The idea of the festival belongs to the group of critics, who in 1953 though of organizing a big film festival in Great Britain. Their festival was to be alike such renowned festivals, as in Cannes, Venice and Edinburgh. The festival would give the audience an opportunity to watch the films, that had never been screened in British cinemas.
However, their idea wasn’t realized till 1956, when the very first BFI London Film Festival was held. The festival was running from October 16 till 26, and its program wasn’t very rich. Only 15-20 films were screened that year, but the names of their directors were already known to the audience: Akira Kurosawa, Andrzej Wajda, Luchino Visconti, Yasujirō Ozu.
The current program of the festival is richer than it was in the beginning. Nowadays the audience is presented with over 300 films, including shorts and documentary, from around 50 countries. The highly anticipated films, that have never been screened in Great Britain, and the films by young directors are preferred. Also restored filmed are frequently screened.

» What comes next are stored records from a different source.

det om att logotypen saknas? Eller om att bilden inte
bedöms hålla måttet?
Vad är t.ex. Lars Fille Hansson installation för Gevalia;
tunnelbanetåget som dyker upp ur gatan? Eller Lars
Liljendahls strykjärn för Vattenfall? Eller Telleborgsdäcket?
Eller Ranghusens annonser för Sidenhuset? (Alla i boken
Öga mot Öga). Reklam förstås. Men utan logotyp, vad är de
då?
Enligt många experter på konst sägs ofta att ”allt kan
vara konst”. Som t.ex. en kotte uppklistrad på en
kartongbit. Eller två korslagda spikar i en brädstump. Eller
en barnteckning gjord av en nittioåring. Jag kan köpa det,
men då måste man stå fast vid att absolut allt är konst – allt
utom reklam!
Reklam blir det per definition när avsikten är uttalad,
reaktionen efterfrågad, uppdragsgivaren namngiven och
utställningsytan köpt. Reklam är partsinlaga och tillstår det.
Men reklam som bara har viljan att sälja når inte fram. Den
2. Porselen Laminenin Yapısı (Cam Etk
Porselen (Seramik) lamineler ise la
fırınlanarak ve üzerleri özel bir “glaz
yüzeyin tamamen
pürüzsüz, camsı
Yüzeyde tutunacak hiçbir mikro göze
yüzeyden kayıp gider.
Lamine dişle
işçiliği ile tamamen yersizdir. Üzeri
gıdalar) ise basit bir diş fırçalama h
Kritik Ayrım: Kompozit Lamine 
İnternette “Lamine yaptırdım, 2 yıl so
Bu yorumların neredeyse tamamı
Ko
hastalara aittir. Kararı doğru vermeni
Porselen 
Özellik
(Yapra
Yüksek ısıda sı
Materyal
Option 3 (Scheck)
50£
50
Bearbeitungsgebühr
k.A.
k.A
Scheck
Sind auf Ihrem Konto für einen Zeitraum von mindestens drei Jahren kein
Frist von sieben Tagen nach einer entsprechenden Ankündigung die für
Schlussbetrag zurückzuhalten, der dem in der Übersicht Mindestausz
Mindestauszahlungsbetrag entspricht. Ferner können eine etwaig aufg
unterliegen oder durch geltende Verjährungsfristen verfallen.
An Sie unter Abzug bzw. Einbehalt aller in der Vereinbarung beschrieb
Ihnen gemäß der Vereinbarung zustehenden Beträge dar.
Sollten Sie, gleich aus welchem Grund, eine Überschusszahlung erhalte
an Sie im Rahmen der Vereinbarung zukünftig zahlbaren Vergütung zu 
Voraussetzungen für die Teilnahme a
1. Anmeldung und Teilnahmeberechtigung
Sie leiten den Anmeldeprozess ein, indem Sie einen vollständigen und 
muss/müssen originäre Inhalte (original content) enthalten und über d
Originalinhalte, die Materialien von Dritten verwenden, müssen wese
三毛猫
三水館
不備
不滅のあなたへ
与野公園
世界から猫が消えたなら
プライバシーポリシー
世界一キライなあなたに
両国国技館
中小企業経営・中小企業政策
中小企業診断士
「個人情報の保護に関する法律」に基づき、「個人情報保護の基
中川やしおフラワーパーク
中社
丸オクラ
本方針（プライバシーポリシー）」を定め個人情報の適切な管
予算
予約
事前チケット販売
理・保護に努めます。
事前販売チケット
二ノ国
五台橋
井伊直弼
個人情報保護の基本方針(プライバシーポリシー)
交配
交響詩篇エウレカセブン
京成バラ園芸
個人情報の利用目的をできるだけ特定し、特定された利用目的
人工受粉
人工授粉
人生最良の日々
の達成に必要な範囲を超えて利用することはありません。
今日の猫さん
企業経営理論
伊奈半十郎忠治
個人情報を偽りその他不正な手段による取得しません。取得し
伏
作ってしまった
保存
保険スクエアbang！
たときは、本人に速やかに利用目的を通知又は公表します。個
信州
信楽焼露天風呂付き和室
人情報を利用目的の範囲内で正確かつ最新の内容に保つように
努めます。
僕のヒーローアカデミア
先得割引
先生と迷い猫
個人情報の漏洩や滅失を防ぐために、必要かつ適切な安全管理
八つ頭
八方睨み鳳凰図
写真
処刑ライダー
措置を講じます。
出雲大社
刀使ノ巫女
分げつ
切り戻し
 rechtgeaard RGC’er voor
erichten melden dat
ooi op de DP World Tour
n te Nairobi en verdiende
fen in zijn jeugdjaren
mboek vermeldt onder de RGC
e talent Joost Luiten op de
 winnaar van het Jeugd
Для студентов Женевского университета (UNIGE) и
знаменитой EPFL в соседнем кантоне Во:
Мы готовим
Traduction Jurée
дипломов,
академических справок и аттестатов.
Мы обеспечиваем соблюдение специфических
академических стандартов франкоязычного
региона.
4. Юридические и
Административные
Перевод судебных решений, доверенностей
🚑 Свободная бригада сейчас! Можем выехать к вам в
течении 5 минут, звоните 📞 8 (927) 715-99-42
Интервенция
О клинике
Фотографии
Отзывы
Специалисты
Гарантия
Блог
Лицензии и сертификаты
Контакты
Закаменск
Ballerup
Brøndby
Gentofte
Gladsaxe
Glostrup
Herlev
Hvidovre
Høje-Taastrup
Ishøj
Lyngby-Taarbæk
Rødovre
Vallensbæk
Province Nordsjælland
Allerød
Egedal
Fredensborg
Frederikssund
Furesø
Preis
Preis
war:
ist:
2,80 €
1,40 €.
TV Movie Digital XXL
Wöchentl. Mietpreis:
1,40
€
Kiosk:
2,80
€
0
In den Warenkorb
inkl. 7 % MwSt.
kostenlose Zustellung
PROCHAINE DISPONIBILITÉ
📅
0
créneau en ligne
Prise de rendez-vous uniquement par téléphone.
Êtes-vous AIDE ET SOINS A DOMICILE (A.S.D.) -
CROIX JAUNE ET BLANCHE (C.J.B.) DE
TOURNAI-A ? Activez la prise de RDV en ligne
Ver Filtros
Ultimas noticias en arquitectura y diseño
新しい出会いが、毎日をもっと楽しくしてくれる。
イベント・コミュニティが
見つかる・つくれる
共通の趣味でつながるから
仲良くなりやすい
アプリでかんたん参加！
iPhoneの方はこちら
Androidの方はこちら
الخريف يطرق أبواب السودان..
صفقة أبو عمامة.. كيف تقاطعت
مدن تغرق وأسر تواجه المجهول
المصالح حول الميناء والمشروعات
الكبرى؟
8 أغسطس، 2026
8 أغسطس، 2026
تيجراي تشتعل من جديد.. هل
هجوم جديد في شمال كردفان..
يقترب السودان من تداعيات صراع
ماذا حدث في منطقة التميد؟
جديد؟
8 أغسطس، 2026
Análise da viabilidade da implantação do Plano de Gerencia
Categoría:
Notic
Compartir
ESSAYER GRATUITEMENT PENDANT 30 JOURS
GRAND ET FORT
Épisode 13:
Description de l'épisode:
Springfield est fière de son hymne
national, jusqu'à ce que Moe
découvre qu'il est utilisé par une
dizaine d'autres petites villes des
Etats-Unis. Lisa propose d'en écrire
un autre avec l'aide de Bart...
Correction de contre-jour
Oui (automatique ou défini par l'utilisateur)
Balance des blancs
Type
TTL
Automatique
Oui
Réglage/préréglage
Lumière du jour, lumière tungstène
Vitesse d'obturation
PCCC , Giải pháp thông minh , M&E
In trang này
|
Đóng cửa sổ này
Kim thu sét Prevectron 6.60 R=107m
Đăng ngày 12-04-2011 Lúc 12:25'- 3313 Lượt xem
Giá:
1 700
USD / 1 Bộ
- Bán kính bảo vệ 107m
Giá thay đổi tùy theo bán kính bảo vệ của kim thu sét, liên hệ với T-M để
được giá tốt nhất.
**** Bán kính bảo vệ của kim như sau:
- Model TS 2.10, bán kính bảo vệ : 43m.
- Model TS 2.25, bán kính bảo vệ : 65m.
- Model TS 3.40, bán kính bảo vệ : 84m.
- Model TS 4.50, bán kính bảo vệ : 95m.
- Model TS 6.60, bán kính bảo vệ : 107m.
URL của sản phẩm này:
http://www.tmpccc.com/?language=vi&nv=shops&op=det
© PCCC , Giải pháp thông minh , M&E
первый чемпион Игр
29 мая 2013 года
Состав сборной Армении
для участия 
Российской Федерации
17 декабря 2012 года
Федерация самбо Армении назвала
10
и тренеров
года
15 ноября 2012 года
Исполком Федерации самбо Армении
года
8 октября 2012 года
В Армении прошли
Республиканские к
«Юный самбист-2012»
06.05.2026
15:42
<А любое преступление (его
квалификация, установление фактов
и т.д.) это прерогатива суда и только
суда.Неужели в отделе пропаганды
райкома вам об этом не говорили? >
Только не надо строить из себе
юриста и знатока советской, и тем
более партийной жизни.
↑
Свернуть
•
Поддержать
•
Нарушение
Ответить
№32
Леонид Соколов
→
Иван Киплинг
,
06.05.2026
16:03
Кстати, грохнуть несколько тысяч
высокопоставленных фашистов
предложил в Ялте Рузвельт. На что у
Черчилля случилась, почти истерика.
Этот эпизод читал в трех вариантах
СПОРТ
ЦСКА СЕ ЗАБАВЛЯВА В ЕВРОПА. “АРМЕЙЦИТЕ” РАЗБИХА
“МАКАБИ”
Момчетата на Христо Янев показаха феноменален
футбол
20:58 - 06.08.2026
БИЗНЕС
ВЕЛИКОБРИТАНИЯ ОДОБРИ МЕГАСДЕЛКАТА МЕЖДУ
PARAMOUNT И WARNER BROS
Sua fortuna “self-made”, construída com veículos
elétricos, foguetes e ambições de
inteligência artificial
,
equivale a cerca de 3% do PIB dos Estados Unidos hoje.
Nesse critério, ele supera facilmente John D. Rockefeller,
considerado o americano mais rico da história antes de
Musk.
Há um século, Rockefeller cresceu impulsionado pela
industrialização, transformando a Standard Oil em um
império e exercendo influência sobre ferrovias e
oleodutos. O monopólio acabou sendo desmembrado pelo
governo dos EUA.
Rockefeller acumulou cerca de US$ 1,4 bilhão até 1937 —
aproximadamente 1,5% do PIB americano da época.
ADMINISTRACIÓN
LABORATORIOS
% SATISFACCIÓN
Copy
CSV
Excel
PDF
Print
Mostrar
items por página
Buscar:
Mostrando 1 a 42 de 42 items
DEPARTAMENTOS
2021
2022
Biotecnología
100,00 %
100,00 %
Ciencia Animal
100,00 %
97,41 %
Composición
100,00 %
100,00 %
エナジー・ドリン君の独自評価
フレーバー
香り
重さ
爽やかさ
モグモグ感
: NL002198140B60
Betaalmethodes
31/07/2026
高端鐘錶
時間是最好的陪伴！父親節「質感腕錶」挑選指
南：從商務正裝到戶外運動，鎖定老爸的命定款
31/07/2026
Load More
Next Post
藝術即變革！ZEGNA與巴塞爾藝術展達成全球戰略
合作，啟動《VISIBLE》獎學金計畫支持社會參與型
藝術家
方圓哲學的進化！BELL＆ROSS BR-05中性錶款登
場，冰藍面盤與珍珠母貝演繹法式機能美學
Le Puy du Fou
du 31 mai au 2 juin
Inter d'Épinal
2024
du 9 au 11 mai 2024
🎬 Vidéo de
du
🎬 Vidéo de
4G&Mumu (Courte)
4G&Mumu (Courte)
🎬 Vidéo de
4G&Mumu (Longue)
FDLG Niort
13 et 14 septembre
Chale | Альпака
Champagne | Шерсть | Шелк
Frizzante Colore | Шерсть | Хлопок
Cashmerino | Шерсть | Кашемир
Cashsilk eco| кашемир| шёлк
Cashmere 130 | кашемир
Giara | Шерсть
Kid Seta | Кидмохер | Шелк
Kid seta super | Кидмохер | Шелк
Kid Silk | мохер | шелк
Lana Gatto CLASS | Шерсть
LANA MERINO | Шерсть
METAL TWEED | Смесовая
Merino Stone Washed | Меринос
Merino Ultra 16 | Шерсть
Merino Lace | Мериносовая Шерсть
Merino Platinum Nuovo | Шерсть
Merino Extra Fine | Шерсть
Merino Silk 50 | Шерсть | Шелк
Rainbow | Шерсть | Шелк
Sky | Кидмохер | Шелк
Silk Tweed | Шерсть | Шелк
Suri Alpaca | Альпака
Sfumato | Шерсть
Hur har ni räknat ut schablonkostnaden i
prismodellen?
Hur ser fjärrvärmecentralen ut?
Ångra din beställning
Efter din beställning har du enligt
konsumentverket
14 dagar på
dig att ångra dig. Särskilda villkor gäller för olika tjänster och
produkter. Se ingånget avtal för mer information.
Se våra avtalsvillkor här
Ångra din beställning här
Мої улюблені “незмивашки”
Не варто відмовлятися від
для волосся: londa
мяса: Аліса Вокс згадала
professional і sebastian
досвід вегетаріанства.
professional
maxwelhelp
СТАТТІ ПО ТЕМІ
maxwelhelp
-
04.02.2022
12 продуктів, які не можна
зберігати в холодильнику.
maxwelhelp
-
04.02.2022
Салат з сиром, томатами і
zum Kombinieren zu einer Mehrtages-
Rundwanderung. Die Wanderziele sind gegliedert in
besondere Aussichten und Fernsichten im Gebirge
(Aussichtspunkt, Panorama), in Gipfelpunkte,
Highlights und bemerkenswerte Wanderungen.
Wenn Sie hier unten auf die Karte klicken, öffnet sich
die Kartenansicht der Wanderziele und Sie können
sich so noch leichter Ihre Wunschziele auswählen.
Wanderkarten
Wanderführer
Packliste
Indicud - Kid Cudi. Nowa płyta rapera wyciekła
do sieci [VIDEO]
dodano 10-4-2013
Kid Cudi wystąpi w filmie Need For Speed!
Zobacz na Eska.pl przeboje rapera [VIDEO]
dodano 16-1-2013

The BFI London Film Festival has a competitive part, and its main award is the Sutherland Trophy. It was created in 1958 and named after the British Film Institute’s patron George Sutherland-Leveson-Gower, 5th Duke of Sutherland. The trophy was awarded to such prominent directors as Bernardo Bertolucci, Rainer Werner Fassbinder, Jean-Luc Godard and Michelangelo Antonioni.
The other awards are also presented during the festival. For instance, the Grierson Award, that is given for the best documentary, Best British Newcomer Award (given to directors, producers and screenwriters), BFI Fellowship and other awards, that are given to different organizations.